Set down each record exactly. Omit the pictures.

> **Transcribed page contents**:
[Start of section]

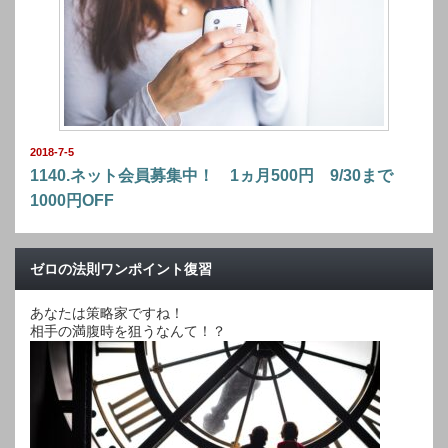
2018-7-5
1140.ネット会員募集中！ 1ヵ月500円 9/30まで
1000円OFF
ゼロの法則ワンポイント復習
あなたは策略家ですね！
相手の満腹時を狙うなんて！？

[End of section]

> **Solution**:
2018-7-5
1140.ネット会員募集中！ 1ヵ月500円 9/30まで
1000円OFF
ゼロの法則ワンポイント復習
あなたは策略家ですね！
相手の満腹時を狙うなんて！？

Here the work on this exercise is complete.